By cutting an A3 document in half, the automatic sheet feeder on a scanner can be used for batch-mode scanning to avoid the effort of folding and manually feeding each sheet. At the same time, this approach creates its own problems:

Batch-scanning a multi-page document means the left and right halves of each A3 document can easily wind up being mixed together in no particular order, making it difficult to reassemble the original A3 images.
When paper is being fed into the scanner, sheets may slide around or be fed in at slightly different speeds. After having scanned the left and right halves separately, this will create mismatches in text and figures at the boundary between the two when reassembling the original.

Fujitsu Laboratories has developed a technology that, after cutting multi-page A3 documents in half and batch-scanning the images, they are restored to their original A3 layout. Key features of this technology are as follows.

1. Automatic estimation of image grouping to restore A3 document image

From the intermixed scanned images of the left and right halves of an A3 document, the technology will automatically estimate how images are grouped to recreate the original A3-page layout (Figure 2).

2. Correction of localized stretching in scanned images

This technology corrects localized stretching in scanned images, thereby enabling lines, text and diagrams to come together naturally at the boundary when joining left- and right-side scanned images of an original A3 document (Figure 3).
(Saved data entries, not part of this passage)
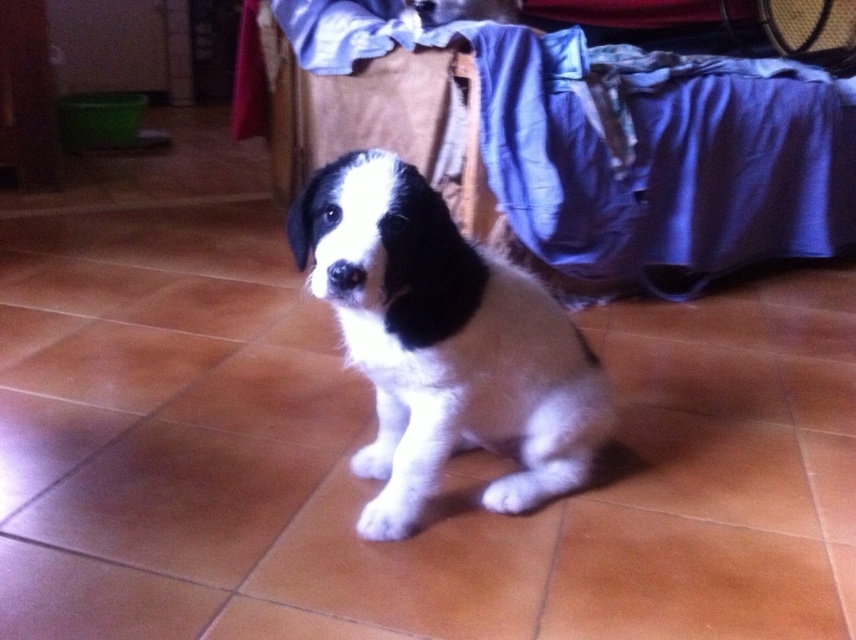 Which is below, white fur dog at center or white fluffy paw at center?

white fluffy paw at center

Can you confirm if white fur dog at center is positioned below white fluffy paw at center?

Actually, white fur dog at center is above white fluffy paw at center.

This screenshot has height=640, width=856. In order to click on white fur dog at center in this screenshot , I will do `click(447, 333)`.

At what (x,y) coordinates should I click in order to perform the action: click on white fur dog at center. Please return your answer as a coordinate pair (x, y). The image size is (856, 640). Looking at the image, I should click on (447, 333).

Can you confirm if white fluffy paw at center is bigger than white fur paw at center?

Actually, white fluffy paw at center might be smaller than white fur paw at center.

From the picture: Does white fluffy paw at center appear on the right side of white fur paw at center?

Yes, white fluffy paw at center is to the right of white fur paw at center.

Find the location of a particular element. The image size is (856, 640). white fluffy paw at center is located at coordinates (389, 515).

Identify the location of white fluffy paw at center. The image size is (856, 640). (389, 515).

What do you see at coordinates (447, 333) in the screenshot? I see `white fur dog at center` at bounding box center [447, 333].

Where is `white fur dog at center`? white fur dog at center is located at coordinates (447, 333).

Identify the location of white fur dog at center. (447, 333). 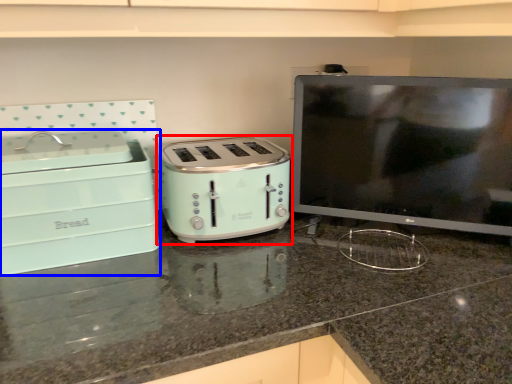 Question: Which of the following is the farthest to the observer, toaster (highlighted by a red box) or home appliance (highlighted by a blue box)?

Choices:
 (A) toaster
 (B) home appliance

Answer: (A)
This technology makes it possible to easily scan multi-page A3 documents with a compact A4-sized scanner. Compared to the previous approach of folding in half and scanning each A3 sheet, the manual labor involved in this method requires less than 20% of the effort and produces composite A3 documents with fewer boundary mismatches than existing methods.

To further accelerate image processing, Fujitsu Laboratories is aiming to equip A4-size scanners with this functionality. The company will also move forward on developing technology that generates scans the same size as the original image, even for documents larger than A3 cut into more than two pieces, simply by scanning their separate parts.